A dozen or more rent strikes

Submitted by AWL on 8 December, 2020 - 3:21
Bristol rent strike banner

In the last week of the first term, groups from more universities are joining the wave of rent strikes. They will withhold rent payments due in January 2021. Students at a dozen universities, possibly more, are now involved.

On Wednesday 2 December, a London demonstration, called by the cross-capital Liberate the University group and backed by the National Union of Students (NUS), was attended by 150 or more, with Goldsmiths, UAL (University of the Arts, London), and King’s students leading the mobilisation. In Manchester, the same week, where there are two ongoing rent strikes at Manchester University and Manchester Metropolitan University, hundreds of students marched down Oxford Road to the city centre.

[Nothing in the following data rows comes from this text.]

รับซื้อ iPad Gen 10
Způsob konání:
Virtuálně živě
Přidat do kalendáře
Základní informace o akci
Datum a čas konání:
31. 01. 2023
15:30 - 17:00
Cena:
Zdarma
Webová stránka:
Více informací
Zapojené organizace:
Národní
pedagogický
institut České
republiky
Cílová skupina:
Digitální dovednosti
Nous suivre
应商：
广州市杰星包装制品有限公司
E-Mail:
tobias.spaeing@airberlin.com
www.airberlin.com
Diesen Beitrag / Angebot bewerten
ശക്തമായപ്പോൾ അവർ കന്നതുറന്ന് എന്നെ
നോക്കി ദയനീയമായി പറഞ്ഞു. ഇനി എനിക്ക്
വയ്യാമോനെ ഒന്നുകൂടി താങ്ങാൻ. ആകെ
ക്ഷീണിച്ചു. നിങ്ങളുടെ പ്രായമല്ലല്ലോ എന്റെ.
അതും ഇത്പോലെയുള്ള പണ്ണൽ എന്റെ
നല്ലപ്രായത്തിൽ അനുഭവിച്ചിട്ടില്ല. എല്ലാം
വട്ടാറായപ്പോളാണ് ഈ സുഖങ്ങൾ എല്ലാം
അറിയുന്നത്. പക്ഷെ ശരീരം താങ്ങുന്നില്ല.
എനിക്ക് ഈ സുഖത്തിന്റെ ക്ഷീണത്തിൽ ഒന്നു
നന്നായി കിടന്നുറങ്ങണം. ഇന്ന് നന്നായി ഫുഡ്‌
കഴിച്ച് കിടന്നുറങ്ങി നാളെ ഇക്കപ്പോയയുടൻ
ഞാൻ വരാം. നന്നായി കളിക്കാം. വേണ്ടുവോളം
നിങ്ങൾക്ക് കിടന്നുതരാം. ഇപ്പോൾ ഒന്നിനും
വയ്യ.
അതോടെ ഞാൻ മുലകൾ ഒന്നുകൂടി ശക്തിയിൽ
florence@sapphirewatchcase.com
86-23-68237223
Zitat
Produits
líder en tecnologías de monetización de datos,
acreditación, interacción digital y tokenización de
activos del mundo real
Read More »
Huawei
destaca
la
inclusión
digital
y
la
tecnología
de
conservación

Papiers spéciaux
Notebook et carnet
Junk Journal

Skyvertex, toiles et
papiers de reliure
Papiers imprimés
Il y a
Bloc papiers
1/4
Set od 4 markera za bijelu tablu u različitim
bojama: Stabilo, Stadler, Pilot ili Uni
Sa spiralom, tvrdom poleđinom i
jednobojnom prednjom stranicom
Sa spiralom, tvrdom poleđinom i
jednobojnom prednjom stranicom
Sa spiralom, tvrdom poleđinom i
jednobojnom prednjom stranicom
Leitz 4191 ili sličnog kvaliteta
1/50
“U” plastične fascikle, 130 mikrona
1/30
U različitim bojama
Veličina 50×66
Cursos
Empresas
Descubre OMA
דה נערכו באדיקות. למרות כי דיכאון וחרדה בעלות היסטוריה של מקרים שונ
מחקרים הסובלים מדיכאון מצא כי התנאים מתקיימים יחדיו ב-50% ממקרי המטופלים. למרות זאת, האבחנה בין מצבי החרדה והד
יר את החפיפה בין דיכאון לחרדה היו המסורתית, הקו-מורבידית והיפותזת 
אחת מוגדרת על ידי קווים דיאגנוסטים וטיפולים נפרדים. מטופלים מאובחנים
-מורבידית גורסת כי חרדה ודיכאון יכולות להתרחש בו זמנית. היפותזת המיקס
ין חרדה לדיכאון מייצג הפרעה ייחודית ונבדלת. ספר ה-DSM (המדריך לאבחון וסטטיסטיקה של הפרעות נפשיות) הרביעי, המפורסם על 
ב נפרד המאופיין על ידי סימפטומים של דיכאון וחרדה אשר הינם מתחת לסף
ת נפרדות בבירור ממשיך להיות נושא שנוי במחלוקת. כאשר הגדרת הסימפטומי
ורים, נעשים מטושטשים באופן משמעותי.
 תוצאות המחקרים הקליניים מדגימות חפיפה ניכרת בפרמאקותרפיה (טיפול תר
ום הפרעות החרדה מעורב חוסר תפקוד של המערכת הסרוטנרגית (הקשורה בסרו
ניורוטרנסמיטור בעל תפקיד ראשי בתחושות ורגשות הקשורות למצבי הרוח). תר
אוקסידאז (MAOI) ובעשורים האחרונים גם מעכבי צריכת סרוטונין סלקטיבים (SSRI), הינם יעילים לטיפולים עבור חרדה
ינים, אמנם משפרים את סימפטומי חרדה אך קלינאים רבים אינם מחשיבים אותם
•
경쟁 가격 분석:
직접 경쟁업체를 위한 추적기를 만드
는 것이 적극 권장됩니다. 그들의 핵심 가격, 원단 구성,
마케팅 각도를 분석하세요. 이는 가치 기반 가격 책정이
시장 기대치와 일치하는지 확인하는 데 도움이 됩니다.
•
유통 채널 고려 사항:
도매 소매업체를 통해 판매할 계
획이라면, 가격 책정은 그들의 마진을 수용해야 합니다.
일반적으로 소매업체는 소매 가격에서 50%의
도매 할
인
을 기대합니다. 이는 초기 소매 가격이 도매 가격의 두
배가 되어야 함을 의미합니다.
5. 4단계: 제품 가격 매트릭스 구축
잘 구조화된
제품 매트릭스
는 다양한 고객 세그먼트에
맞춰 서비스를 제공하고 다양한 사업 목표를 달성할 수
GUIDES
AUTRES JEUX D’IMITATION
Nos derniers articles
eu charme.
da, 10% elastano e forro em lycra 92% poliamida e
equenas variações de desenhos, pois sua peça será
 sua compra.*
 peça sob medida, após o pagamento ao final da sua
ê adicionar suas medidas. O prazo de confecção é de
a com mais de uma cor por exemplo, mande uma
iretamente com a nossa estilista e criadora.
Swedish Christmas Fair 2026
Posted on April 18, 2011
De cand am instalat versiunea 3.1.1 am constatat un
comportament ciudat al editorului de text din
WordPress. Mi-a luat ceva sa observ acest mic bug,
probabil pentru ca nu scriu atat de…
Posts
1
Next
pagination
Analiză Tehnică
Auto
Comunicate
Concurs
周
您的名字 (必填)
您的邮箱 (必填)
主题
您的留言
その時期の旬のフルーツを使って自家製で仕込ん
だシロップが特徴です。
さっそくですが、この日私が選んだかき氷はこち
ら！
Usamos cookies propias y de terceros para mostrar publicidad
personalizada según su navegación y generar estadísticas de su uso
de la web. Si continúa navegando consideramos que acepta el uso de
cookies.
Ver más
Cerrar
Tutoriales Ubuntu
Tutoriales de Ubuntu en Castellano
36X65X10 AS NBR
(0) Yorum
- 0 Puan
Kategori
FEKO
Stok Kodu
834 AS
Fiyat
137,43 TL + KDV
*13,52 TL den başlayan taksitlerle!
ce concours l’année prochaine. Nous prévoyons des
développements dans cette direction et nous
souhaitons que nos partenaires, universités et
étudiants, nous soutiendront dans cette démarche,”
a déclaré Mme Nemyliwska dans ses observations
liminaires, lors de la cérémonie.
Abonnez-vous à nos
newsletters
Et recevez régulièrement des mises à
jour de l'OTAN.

In both cases the student protests were heavily policed. The London demonstration was shut down after about an hour. The right to protest, and “cops off campus”, must become demands of this growing movement.

A number of new activist groups are starting up in the wake of this movement. One of these groups is “9k4What?”, has called a national meeting for Sunday 13 December. This group has focused on a tuition fee rebate on the grounds that degrees are “not value for money”, but the message is broadening out: “When we ask ‘9k4What?’, we’re not just asking why we pay 9k for zoom classes, why we pay 9k to be fenced in to our accommodation, why we pay 9k for reduced access to libraries and services. We’re asking, why should anyone be paying £9,000 to access higher education in the first place?”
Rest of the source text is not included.